Сиделка новая идет, молодая.
— Сестренка, подгреби ко мне.
Улыбнулась.
— Ты какая?
— Шьто значит какая?
— Откуда, ну?
— С Сывастополя.
— Ой, счастье мое, своя.
И обрел опять язык простой, обрел радость — все вернул Всеволод.
Заговорили, прояснело.
— Смотайся, куколка, узнай про латыша. Живет он на том краю — через двор, по–над забором флигель. Скажи — кланяюсь.
Глазами играет детка. Эх, жизнь есть, жизнь будет! Сам себя Всеволод щупает, лапу лапой потрогал, все тело потрогал — мясо еще крепкое. Жми, Вас–ся, наша сверху!

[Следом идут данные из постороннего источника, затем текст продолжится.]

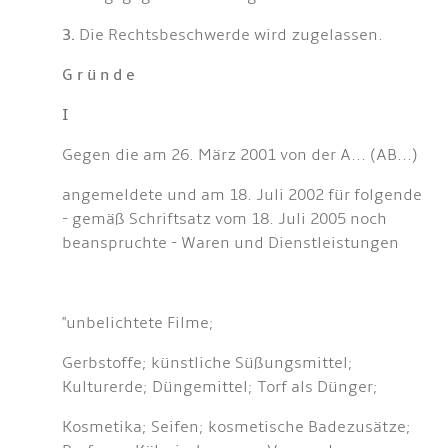
3.
Die Rechtsbeschwerde wird zugelassen.
G r ü n d e
I
Gegen die am 26. März 2001 von der A... (AB...)
angemeldete und am 18. Juli 2002 für folgende
- gemäß Schriftsatz vom 18. Juli 2005 noch
beanspruchte - Waren und Dienstleistungen
"unbelichtete Filme;
Gerbstoffe; künstliche Süßungsmittel;
Kulturerde; Düngemittel; Torf als Dünger;
Kosmetika; Seifen; kosmetische Badezusätze;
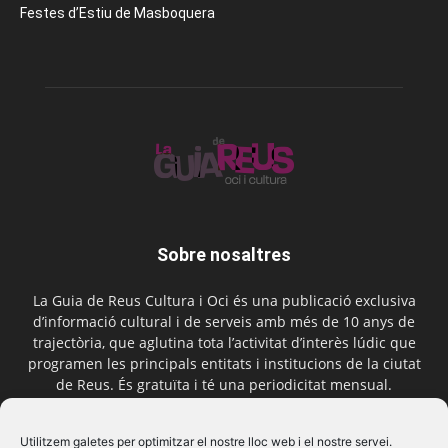
Festes d’Estiu de Masboquera
Sobre nosaltres
La Guia de Reus Cultura i Oci és una publicació exclusiva
d’informació cultural i de serveis amb més de 10 anys de
trajectòria, que aglutina tota l’activitat d’interès lúdic que
programen les principals entitats i institucions de la ciutat
de Reus. És gratuïta i té una periodicitat mensual.
Contactar-nos:
comercial@laguiadereus.com
Utilitzem galetes per optimitzar el nostre lloc web i el nostre servei.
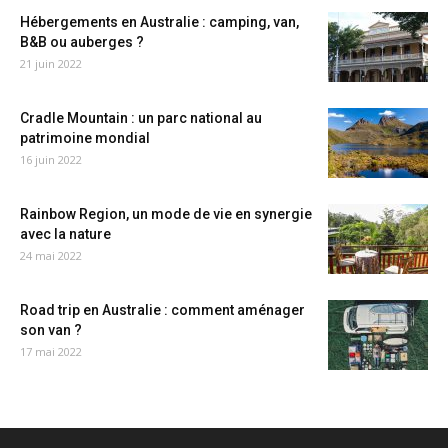
Hébergements en Australie : camping, van,
B&B ou auberges ?
21 juin 2022
Cradle Mountain : un parc national au
patrimoine mondial
16 juin 2022
Rainbow Region, un mode de vie en synergie
avec la nature
24 mai 2022
Road trip en Australie : comment aménager
son van ?
17 mai 2022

Рявкнул:
— Верно, браток?
Сосед спрашивает:
— Что?
— Жми, говорю, наша сверху! (Брыкнулся, залаял счастливо.) Гав–гав… Ты откуда?
— Москвич.
— Пехота?
— Да.
— Где бывал? Под Воронежем был? А?
— Да.
— Крепко там шили. Ух, чисто!
У Всеволода слово прет, не удержишь, а сам на койке шевелится, дрыгает. Сосед смотрит, а Всеволод говорит — хлещет:
— Мы, понимаешь, нарвались раз. За Купянском. Ну, вот — два шага. Белые. Ох, дали им, ох, дали! А ты в старое время служил?
— Служил.
— А как эту сиделку зовут? Севастопольская, ей–богу. Курить у тебя есть?
— Есть.
Закурил, внутри головы дым пошел. Туманит. Всеволод чешет:
— Месаксуди? «Лимонные»? Мы в Иловайской табаку взяли вагон. Белые бросили. Тоже дали им — крепенько. Был под Иловайской?
— Был.
— Ну вот. Ты партийный?
— Нет.
— Когда обед–то дадут? Есть хочу — кишки пищат. Газеты тут дают, а?
— Дают.
— Люблю. А после тифа когда выписывают? А?
— Как когда.
— Давай, братишка, вместе, ей–богу. Оба и дернем. Тебе в какой полк? Дай еще молочка, а?
Дал.
— Куда тебе, в какой полк, слышь?
Молчит.
— Чего ты?
Молчит. Потом говорит Всеволоду:
— Я сразу хотел вам сказать. Вы как–то не дали. Я… офицер.
— А–а.
Сестренка пришла.
— Латыш живвой. Усё, говорит, в порядке. Но шьто это «усё»? Сыкрэты, а?
И глаза щурит. Веселая баба. А корзинку латыш сберег, значит.
— Сестренка, давай мне молока банку.